In selecting and agreeing to make payment via PayPal, participants will be bound by the Terms for Payments of PayPal Services which may be revised from time to time by PayPal Hong Kong Limited. Participants are also recommended to read the Privacy Statement of PayPal Hong Kong Limited before selecting the PayPal services.
PayPal's Privacy Statement can be found at https://www.paypal.com/hk/webapps/mpp/ua/privacy-full.
The PCPD takes appropriate steps to protect the personal data we hold against unauthorised or accidental access, processing, erasure, loss or use (which includes disclosure or transfer).
The PCPD maintains and executes retention policies of records containing personal data to ensure personal data is not kept longer than is necessary for the fulfilment of the purpose for which the data is or is to be used. Different retention periods apply to the various kinds of personal data collected and held by the PCPD in accordance with the policies set out in standing instructions and administration manuals.

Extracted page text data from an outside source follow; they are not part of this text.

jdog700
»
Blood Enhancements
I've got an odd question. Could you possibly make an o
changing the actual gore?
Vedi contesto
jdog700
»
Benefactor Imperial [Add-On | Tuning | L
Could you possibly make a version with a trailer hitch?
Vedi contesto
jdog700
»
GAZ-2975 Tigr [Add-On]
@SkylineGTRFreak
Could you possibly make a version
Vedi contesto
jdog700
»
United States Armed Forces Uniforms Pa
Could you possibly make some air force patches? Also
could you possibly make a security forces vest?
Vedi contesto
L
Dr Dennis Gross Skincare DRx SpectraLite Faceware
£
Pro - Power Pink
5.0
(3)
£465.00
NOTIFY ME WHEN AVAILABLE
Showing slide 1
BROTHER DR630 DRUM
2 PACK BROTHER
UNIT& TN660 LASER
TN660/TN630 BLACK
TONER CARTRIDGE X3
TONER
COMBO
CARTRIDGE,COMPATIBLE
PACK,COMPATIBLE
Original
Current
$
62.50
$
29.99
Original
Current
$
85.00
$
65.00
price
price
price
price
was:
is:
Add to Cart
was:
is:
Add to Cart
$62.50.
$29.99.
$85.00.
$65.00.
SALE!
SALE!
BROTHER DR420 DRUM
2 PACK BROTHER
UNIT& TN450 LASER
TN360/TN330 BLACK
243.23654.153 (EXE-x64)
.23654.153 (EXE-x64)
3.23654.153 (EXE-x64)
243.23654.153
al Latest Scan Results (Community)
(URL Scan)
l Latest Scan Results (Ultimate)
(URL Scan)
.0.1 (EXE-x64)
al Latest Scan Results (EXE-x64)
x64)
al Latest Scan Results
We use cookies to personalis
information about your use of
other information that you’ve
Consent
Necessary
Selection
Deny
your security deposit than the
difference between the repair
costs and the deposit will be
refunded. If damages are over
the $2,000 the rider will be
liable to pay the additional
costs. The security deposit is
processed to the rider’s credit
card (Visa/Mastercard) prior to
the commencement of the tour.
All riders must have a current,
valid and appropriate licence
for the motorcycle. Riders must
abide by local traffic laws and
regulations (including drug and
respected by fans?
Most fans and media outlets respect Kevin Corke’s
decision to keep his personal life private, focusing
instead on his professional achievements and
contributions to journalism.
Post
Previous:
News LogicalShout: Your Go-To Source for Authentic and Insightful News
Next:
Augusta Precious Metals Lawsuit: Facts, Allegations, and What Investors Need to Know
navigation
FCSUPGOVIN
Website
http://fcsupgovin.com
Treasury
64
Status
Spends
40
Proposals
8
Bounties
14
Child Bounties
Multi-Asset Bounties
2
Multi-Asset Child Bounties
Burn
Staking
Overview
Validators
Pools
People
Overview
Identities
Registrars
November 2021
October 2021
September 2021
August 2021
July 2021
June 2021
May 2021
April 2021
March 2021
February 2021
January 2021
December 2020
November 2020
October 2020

The personal data collected for complaint, investigation, compliance check and enquiry purposes is used only for purposes directly related to the discharge of our statutory and administrative functions and activities. In so doing, such personal data may be transferred to parties contacted by the PCPD during the handling of the case, including the party being complained against and/or other parties concerned. The personal data collected by the PCPD in the performance of its statutory functions may be disclosed to agencies who are authorised to receive information relating to law enforcement, prosecution or review of decisions.
The personal data collected for processing legal assistance applications may be disclosed to parties contacted by the PCPD during the processing of legal assistance applications. The parties include the applicant’s legal representative (if any), the respondent (including his legal representatives, if any), the courts and other parties concerned. The personal data collected may also be disclosed to agencies or organisations who are authorised to receive such data relating to law enforcement, prosecution or challenge against the PCPD’s decisions.
You should make your data access request by completing the Data Access Request Form (OPS003)(www.pcpd.org.hk/english/resources_centre/publications/forms/files/Dforme.pdf) and sending the completed Form directly to the Data Protection Officer by fax (2877 7026), by email at email@example.com, or in person or by mail to: -:
Office of the Privacy Commissioner for Personal Data, Hong Kong
Room 1303, 13/F, Dah Sing Financial Centre, 248 Queen's Road East,
Wanchai, Hong Kong.
Please note that the PCPD shall or may refuse to comply with a data access request in the circumstances specified in section 20 of the Ordinance, for example, where the requested data relates to information obtained in the course of handling a complaint by the PCPD the disclosure of which would constitute a contravention of the requirements under the secrecy provision of section 46(1) of the Ordinance.
When handling a data access or correction request, the PCPD will check the identity of the requester to ensure that he/she is the person legally entitled to make the data access or correction request. A fee is chargeable by the PCPD for complying with a data access request. A Data Protection Log Book is maintained as required under section 27 of the Ordinance.